[Recorded data]

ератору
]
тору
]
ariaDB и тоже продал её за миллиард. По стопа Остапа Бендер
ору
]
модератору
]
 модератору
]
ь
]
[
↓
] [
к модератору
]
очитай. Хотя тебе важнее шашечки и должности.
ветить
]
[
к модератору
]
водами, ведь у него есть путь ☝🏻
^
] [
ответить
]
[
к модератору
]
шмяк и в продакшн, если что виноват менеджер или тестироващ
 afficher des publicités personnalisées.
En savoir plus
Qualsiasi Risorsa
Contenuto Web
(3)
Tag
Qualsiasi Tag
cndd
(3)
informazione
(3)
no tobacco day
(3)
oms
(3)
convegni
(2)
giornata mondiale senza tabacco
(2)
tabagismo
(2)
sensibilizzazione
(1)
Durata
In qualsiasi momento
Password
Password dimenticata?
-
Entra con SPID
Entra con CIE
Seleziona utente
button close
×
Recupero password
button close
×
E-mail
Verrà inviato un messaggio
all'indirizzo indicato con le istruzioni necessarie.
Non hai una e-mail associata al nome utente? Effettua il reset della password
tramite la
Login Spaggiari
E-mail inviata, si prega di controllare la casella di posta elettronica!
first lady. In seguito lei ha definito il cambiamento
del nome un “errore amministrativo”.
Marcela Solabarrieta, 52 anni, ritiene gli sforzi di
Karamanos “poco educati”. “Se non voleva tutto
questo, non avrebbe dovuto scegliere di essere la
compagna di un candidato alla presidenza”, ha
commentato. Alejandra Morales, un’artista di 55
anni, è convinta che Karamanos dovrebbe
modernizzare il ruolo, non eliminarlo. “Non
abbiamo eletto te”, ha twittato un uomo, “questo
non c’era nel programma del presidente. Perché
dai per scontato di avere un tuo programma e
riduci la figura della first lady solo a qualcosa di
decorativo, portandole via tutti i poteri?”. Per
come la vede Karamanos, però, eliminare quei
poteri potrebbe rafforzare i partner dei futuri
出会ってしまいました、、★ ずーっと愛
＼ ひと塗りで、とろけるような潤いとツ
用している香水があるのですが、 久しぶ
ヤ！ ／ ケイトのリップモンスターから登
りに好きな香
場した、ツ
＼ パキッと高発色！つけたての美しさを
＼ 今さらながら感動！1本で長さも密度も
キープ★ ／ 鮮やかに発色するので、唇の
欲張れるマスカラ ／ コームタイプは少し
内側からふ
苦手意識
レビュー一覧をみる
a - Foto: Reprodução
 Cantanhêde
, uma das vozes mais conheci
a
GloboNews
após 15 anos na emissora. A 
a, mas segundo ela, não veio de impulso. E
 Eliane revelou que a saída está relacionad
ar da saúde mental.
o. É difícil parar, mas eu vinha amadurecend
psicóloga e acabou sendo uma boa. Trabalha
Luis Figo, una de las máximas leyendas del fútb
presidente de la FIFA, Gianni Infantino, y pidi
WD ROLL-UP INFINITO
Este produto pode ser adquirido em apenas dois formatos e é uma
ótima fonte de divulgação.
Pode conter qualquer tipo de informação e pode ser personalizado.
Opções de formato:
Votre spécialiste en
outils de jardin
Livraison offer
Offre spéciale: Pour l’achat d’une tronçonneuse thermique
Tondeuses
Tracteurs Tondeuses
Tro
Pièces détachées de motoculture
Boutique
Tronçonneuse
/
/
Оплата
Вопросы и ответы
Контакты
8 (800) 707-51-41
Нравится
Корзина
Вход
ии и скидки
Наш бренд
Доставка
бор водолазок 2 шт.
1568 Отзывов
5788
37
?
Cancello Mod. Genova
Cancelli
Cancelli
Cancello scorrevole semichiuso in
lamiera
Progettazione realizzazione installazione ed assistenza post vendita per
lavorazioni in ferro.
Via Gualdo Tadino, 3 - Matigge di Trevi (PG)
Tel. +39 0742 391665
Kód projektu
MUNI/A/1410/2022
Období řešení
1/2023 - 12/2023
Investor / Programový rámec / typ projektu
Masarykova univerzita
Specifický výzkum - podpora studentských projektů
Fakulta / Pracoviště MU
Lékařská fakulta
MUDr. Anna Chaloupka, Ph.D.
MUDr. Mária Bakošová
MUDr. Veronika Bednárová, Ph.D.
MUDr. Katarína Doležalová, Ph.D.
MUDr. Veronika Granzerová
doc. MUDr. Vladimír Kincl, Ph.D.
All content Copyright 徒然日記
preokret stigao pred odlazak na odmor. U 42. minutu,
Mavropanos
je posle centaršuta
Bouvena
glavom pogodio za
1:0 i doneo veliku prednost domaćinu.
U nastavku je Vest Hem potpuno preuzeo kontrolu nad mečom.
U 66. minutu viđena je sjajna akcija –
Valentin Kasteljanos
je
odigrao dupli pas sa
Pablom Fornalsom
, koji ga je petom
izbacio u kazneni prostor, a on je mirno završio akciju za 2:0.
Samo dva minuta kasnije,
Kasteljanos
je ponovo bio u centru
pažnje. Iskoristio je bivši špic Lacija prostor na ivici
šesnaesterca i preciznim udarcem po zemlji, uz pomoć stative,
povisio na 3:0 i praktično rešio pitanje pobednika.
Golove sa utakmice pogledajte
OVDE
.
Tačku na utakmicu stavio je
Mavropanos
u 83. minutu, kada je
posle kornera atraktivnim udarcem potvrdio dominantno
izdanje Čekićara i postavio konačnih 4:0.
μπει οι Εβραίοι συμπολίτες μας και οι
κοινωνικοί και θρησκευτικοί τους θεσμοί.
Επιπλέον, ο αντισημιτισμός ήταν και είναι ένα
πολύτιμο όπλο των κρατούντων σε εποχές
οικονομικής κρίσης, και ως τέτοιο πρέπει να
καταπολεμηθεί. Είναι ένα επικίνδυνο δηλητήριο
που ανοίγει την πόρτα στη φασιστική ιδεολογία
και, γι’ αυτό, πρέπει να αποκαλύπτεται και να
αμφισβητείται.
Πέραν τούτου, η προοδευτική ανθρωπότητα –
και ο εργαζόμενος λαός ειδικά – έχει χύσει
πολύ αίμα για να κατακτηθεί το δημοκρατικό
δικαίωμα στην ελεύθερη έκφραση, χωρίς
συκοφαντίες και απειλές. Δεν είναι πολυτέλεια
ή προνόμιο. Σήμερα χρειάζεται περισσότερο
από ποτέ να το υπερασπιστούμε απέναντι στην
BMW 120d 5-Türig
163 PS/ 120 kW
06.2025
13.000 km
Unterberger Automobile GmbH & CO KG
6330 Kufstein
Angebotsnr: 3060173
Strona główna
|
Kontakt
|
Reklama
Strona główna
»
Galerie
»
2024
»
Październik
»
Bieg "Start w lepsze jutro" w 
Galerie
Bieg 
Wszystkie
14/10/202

Task brief →
Please copy out each line of the data in which the word "utente" occurs.

Exercise response →
Seleziona utente
Non hai una e-mail associata al nome utente? Effettua il reset della password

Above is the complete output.